In the new study, Powell
and dairy scientists from the University of Wisconsin-Madison fed tannin
extracts from red quebracho and chestnut trees to dairy cows that also received
two concentrations of crude protein: a low level of 15.5 percent protein, and a
higher one of 16.8 percent. What they found is that dietary tannin cut ammonia
emissions from the cows’ manure by an average of 30 percent at the low protein
level, 16 percent at the high level, or 23 percent overall. In other words,
cows that consumed tannin expelled significantly less urea, thus making less
available for conversion to ammonia.

But a drop in urea
production wasn’t the only effect.
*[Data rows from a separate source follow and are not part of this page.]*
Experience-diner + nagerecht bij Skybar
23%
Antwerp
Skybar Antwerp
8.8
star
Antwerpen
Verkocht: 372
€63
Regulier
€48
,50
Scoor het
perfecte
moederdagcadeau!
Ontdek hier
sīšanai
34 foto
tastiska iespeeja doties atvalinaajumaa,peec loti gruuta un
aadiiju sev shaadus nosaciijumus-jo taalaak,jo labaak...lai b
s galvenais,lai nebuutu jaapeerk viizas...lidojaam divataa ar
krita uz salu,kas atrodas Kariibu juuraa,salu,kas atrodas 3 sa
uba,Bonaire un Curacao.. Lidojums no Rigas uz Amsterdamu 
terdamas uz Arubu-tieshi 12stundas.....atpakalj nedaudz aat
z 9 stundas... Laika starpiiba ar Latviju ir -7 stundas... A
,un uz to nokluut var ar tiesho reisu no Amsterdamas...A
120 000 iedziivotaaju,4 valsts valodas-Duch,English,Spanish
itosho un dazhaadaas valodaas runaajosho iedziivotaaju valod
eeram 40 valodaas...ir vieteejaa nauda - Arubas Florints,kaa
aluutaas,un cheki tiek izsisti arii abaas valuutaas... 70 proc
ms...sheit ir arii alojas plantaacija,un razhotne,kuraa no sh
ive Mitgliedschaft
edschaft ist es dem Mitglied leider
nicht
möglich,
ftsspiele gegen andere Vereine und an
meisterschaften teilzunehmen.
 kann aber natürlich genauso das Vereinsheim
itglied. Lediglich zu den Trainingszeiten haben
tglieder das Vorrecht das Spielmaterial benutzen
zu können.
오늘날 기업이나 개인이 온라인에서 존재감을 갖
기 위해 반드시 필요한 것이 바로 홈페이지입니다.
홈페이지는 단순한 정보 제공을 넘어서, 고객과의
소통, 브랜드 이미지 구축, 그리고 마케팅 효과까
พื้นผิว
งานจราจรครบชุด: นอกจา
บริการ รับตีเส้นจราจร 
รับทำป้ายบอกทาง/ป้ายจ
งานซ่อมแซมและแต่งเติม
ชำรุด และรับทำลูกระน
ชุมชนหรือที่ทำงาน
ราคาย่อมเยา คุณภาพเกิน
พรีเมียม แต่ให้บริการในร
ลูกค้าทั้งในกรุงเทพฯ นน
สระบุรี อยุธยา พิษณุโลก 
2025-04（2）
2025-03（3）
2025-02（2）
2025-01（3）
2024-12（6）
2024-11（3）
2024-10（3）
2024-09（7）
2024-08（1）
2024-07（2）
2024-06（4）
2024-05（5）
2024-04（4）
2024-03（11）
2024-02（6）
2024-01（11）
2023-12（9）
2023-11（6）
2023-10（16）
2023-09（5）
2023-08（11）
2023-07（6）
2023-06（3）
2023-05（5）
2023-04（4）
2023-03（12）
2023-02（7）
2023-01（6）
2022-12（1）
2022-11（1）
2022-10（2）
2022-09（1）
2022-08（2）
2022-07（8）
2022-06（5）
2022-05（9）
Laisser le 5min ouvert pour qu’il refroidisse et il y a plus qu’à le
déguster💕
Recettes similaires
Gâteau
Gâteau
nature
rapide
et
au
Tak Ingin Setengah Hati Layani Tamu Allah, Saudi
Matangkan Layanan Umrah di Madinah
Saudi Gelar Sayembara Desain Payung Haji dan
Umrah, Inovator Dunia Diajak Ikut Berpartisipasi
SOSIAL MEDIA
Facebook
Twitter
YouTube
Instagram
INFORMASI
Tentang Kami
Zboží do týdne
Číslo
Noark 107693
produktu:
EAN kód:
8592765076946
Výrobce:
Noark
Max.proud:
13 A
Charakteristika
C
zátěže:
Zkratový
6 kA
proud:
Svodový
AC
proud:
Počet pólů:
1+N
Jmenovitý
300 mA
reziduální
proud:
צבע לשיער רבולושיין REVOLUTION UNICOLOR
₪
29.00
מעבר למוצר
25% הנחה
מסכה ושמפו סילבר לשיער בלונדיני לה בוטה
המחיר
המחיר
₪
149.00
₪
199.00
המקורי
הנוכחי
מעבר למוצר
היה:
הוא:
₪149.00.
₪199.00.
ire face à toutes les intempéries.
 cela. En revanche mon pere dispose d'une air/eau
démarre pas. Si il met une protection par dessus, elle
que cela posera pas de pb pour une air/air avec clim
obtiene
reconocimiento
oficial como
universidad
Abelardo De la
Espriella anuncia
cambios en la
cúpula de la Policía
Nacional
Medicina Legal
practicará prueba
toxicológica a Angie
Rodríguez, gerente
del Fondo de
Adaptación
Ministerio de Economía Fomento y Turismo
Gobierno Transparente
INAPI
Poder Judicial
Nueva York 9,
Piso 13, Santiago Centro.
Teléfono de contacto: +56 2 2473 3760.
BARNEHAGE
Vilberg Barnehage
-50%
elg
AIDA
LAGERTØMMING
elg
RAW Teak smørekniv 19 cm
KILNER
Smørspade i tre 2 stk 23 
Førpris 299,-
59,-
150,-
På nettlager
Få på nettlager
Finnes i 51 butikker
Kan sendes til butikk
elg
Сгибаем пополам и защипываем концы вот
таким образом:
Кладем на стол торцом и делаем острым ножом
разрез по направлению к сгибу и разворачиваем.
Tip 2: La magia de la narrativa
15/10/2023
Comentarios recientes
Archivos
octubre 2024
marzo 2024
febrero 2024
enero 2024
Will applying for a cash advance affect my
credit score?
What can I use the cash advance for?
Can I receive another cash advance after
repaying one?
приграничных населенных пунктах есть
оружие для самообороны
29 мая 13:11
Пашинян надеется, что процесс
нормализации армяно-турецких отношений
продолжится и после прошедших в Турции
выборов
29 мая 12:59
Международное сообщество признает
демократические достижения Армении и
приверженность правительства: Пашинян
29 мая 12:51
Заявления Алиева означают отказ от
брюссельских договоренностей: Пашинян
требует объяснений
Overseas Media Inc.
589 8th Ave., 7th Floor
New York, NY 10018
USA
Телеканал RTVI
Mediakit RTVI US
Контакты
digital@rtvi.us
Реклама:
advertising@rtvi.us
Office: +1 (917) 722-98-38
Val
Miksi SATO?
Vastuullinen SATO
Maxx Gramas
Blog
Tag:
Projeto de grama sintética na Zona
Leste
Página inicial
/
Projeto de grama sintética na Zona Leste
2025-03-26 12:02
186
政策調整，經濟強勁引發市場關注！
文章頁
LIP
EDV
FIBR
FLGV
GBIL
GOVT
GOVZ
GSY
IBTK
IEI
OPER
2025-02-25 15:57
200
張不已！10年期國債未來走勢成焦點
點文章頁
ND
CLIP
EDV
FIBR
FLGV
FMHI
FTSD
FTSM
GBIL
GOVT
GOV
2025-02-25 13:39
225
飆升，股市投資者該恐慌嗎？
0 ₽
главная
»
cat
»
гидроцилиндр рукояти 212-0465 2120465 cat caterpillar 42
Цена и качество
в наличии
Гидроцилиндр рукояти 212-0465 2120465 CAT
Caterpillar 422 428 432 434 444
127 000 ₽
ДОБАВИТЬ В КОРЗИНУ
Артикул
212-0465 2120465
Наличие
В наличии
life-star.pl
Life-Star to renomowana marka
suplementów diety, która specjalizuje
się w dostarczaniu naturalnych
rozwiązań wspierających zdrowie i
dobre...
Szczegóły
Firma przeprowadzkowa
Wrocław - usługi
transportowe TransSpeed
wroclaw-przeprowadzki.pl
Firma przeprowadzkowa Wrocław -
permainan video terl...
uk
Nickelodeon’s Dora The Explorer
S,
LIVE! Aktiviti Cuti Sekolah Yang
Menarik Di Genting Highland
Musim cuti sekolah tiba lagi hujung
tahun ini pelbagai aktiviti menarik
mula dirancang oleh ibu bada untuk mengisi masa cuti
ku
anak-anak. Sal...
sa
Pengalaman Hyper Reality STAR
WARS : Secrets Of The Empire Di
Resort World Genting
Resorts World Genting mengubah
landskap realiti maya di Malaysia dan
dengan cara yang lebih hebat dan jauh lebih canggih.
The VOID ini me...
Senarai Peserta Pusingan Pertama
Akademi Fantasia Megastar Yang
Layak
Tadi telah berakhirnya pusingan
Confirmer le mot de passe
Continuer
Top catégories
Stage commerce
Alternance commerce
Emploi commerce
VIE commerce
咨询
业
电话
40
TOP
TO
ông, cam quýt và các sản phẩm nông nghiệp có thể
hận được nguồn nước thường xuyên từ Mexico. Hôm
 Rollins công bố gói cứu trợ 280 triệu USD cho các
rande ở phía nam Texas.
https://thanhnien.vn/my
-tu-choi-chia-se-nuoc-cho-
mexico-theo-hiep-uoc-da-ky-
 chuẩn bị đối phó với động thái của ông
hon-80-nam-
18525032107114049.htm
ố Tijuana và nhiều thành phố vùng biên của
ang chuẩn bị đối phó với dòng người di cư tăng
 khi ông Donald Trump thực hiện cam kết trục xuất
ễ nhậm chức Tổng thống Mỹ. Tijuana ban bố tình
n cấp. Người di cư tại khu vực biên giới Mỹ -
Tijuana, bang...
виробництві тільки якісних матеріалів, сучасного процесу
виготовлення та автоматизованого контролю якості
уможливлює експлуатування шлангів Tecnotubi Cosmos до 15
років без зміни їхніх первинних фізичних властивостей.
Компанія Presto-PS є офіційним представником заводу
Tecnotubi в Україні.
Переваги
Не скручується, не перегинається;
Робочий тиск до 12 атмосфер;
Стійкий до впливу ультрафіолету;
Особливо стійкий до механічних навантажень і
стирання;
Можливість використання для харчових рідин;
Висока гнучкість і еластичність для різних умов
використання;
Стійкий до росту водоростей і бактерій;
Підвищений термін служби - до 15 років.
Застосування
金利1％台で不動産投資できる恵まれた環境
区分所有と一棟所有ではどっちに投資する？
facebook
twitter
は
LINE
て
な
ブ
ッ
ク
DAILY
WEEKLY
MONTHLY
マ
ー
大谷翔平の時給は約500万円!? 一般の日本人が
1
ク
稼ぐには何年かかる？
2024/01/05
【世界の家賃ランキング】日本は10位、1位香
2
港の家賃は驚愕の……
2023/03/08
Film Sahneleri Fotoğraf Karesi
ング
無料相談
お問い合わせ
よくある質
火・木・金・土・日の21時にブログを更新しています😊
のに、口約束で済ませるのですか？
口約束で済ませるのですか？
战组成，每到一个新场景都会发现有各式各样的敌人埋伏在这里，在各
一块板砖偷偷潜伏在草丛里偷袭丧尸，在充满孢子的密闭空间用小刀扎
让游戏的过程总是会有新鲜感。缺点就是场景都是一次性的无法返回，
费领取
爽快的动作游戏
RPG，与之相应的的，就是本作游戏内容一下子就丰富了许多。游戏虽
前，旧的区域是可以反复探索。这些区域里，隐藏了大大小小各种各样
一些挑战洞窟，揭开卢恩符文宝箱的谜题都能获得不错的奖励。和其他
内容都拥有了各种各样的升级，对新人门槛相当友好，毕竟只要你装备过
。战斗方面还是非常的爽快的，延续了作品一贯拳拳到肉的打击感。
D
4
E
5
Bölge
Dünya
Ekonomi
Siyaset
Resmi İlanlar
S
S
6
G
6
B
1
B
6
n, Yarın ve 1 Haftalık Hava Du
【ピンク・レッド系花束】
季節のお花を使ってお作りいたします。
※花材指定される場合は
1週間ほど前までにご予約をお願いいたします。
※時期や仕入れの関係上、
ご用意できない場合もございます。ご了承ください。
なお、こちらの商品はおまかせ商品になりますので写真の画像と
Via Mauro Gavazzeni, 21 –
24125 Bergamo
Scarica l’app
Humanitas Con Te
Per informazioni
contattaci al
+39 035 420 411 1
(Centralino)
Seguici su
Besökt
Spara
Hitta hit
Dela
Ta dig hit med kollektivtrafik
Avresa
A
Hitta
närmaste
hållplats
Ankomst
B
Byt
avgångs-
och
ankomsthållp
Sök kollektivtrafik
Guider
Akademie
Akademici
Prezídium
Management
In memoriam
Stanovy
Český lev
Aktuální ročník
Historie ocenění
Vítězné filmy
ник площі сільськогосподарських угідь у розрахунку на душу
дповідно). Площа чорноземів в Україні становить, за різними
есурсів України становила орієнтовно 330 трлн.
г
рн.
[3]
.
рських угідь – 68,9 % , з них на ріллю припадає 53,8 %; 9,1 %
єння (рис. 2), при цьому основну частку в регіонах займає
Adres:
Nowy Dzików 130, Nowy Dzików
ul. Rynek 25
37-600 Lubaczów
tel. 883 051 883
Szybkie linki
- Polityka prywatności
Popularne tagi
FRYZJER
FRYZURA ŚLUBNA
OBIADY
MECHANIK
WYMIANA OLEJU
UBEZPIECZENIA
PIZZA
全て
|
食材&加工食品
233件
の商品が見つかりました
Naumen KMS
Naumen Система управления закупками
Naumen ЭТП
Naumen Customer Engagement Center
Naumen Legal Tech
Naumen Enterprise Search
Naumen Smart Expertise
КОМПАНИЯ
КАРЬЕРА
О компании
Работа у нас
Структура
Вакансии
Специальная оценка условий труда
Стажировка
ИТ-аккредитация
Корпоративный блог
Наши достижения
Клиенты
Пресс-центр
To his surprise, Powell discovered that
tannins also appear to inhibit urease, the enzyme that converts urea to
ammonia. Urease activity in the feces of tannin-fed cows was significantly
lower than in the feces of control animals, resulting in an 11 percent drop in
emitted ammonia – or one-third of tannin’s total impact on emissions at the
high protein level. And when the researchers applied tannin directly to manure
on the barn floor (rather than feeding it to cows), the effect was even greater:
Ammonia emissions declined by nearly 20 percent.

The tannin sources
investigated in the study are already approved for animal feed, and “the levels
we used amount to pennies per cow per day,” Powell says, suggesting they could
offer a cost-effective means to cut ammonia losses from the barn floor, as well
as from manure that’s applied to farm fields as fertilizer. Powell is now
working with chemists to determine exactly which compounds in the tannin
mixtures produce the effect, with an eye toward manufacturing a synthetic
substitute later on.

In the meantime, he has
set his sights on another important air pollutant that is prodigiously produced
by cows. “We have another experiment looking at higher doses of tannin in dairy
cattle,” he says. “We want to see if it can reduce methane emissions.”